La medida forma parte del programa ReViVa, pensado para propietarios que tienen pisos cerrados y no los sacan al mercado por falta de recursos, miedo a impagos o necesidad de reformas. La empresa municipal asume un papel de intermediaria para que esas viviendas vuelvan a tener uso residencial.
El funcionamiento es sencillo para el propietario: EMVS Madrid puede adelantar hasta 45.000 euros sin intereses para reformar la vivienda y dejarla en condiciones de alquiler. A cambio, el inmueble se incorpora al programa y se destina a alquiler asequible durante el periodo acordado.

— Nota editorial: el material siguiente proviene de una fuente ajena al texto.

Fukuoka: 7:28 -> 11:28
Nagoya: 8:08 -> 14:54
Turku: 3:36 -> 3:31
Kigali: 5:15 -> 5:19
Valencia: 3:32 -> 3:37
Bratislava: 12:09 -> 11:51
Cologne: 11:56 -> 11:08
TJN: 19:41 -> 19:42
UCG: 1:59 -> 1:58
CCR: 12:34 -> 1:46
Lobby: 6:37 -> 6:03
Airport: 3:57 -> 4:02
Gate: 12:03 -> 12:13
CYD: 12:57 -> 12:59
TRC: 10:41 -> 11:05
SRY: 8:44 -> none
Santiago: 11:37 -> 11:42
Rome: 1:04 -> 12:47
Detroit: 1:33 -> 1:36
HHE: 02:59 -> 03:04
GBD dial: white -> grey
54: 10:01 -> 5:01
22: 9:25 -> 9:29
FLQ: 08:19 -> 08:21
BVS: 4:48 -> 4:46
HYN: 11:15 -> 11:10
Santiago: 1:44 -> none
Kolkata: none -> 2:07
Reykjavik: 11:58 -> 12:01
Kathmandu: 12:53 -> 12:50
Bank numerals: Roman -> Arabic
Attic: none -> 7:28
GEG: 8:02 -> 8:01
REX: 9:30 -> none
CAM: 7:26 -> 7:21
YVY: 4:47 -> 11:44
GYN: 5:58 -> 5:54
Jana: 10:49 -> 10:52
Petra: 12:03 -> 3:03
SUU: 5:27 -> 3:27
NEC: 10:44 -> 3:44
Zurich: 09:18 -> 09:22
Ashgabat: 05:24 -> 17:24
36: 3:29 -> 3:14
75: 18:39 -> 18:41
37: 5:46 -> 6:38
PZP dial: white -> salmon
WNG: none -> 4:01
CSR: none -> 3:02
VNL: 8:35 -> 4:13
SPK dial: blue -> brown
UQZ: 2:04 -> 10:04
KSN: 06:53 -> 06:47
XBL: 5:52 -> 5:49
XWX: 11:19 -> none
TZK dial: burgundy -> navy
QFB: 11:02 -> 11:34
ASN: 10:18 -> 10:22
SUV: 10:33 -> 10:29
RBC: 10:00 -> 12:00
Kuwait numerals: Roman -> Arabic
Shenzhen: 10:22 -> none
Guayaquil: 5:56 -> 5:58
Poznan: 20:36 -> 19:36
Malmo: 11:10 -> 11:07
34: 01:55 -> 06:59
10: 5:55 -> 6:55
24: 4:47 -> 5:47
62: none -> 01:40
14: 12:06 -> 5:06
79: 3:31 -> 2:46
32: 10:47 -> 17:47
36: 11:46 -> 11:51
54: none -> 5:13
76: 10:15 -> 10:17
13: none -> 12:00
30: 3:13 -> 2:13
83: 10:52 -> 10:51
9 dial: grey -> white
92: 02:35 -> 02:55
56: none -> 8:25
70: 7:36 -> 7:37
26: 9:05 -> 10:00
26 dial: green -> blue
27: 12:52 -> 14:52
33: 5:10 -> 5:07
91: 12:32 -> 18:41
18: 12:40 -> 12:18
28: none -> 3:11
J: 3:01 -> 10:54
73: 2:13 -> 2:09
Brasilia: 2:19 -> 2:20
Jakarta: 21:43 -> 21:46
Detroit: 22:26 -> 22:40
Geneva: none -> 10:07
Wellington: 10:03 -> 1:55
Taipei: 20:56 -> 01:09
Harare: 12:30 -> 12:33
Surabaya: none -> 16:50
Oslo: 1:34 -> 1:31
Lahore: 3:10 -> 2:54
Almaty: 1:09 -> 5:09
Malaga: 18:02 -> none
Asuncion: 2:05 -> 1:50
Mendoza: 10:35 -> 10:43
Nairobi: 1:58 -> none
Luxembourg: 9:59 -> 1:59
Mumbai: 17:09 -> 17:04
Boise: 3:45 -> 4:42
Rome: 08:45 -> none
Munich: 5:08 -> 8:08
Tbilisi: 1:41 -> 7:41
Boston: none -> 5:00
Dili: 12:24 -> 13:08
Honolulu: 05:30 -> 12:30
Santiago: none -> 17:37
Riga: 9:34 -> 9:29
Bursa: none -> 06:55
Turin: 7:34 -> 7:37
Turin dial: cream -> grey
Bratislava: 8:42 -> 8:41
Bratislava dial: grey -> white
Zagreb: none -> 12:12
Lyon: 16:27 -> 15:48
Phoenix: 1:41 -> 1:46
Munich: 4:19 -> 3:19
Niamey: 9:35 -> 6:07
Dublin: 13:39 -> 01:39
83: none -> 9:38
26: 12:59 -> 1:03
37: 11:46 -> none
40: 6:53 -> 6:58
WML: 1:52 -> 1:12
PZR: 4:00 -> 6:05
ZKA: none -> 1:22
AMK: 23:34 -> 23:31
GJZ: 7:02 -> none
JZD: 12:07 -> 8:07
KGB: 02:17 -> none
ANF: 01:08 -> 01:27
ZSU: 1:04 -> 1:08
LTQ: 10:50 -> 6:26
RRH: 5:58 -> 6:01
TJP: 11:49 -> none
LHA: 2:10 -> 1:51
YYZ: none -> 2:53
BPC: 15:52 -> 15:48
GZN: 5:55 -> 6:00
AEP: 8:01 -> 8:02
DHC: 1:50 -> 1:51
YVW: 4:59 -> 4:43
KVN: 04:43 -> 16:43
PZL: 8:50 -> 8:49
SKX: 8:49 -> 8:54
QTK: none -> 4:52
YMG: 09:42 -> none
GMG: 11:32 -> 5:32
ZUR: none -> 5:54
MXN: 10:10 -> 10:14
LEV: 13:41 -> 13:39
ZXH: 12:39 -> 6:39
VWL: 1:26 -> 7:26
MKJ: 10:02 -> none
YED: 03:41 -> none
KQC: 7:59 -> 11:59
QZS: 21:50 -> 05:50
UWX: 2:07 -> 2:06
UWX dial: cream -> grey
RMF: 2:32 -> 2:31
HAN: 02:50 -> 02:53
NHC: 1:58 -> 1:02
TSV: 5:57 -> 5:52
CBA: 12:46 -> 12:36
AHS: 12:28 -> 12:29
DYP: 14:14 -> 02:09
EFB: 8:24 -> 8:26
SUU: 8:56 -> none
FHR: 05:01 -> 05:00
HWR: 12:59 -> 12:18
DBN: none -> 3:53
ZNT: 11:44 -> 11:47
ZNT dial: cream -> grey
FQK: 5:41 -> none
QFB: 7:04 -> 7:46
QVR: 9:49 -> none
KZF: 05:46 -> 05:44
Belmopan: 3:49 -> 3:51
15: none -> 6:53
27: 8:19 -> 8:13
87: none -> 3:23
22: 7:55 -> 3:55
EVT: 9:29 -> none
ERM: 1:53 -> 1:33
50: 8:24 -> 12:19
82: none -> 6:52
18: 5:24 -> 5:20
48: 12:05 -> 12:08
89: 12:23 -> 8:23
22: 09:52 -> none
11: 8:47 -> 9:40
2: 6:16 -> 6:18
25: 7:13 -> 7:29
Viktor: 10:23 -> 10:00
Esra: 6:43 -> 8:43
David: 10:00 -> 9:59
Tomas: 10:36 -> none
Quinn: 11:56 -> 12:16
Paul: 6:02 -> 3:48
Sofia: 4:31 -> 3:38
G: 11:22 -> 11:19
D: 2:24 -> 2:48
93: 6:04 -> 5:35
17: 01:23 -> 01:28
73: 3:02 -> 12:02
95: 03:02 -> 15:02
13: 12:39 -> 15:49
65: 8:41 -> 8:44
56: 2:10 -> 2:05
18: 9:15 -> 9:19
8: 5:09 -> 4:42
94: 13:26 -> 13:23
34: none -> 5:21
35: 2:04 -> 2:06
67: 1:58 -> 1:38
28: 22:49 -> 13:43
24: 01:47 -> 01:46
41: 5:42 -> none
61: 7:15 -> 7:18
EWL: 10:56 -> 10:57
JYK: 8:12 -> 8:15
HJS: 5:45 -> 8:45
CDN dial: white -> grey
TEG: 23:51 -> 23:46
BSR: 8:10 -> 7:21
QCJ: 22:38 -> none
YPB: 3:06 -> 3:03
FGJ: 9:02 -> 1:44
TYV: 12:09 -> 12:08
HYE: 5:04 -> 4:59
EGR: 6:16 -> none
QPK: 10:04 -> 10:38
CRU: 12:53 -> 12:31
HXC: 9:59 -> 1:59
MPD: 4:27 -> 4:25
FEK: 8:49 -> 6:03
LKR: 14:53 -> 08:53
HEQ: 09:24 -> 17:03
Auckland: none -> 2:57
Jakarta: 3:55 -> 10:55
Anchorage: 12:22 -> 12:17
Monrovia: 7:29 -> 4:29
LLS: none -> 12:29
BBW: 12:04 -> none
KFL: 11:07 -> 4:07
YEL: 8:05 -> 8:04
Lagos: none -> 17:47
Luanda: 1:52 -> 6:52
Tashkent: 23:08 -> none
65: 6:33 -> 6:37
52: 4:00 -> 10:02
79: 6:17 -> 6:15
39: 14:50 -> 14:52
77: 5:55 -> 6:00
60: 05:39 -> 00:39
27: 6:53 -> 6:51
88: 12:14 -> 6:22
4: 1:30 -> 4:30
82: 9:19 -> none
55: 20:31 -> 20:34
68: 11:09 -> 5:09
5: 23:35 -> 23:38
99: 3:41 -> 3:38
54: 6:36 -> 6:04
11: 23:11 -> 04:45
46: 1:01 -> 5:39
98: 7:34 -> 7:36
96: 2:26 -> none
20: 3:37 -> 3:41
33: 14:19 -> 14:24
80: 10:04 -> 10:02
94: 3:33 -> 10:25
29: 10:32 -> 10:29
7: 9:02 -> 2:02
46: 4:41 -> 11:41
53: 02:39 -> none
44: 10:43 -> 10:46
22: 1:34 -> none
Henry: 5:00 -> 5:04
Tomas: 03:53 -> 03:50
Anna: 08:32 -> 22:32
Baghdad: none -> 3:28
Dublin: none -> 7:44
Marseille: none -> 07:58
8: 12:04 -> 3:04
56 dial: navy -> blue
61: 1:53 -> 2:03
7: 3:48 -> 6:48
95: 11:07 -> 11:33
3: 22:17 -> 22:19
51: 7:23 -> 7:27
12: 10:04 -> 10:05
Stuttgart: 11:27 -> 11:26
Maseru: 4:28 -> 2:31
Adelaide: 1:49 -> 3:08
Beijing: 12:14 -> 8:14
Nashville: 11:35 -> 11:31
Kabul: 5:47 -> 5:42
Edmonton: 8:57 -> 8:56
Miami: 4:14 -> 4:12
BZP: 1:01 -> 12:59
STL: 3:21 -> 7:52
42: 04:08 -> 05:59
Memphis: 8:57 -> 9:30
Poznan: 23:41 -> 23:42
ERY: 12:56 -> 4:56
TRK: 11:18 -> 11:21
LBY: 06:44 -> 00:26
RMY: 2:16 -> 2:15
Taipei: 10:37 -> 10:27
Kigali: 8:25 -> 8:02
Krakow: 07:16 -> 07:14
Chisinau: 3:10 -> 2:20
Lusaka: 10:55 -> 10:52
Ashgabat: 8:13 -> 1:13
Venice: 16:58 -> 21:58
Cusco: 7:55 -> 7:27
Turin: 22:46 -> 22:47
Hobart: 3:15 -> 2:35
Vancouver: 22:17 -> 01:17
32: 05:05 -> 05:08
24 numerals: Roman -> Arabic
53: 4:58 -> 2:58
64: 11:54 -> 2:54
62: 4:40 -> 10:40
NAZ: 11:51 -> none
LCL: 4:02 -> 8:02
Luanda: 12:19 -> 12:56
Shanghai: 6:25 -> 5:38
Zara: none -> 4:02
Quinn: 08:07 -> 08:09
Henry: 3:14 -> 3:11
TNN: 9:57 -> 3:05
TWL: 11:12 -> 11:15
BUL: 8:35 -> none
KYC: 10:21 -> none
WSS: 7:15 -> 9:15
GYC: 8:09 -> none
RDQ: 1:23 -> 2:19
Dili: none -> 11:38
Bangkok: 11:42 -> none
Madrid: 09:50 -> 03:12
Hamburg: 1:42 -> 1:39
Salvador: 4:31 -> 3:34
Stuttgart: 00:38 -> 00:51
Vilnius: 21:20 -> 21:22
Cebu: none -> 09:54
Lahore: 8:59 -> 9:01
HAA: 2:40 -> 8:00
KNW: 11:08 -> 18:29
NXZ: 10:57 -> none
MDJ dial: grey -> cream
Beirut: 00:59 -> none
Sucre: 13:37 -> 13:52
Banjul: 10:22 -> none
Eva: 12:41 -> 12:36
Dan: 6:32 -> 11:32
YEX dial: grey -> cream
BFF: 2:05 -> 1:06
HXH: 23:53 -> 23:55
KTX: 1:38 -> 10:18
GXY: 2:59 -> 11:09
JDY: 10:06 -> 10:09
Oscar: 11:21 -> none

La empresa municipal también se encarga de la gestión del contrato, los trámites y la relación con los inquilinos. Además, garantiza al dueño el cobro mensual de la renta, incluso si el piso queda temporalmente vacío, uno de los puntos que busca reducir la desconfianza de muchos pequeños propietarios.
Para los inquilinos, el interés está en el precio. Las viviendas del programa se ofrecen con rentas entre un 15% y un 20% por debajo del mercado y el alquiler no puede superar el 30% de los ingresos de la unidad familiar, una condición clave en una ciudad donde el acceso a la vivienda se ha convertido en uno de los principales problemas cotidianos.
Las 219 viviendas recuperadas están repartidas por todos los distritos de Madrid. El Ayuntamiento ha mostrado uno de los casos en Puente de Vallecas, donde un piso de dos dormitorios ha sido reformado íntegramente para volver al mercado con una renta asequible.
El impacto de la medida no resolverá por sí solo la tensión del alquiler, pero sí apunta a una bolsa de vivienda que muchas ciudades miran cada vez con más atención: pisos ya construidos, vacíos o deteriorados, que pueden volver a usarse sin consumir más suelo ni esperar años de obra nueva.
La clave estará en que el programa siga sumando propietarios y que las viviendas lleguen realmente a familias que no pueden asumir los precios del mercado libre. Madrid necesita construir más, pero también recuperar lo que ya existe. Cada piso cerrado que vuelve a tener vida puede marcar una diferencia en un barrio, una escalera y una familia que busca quedarse en la ciudad.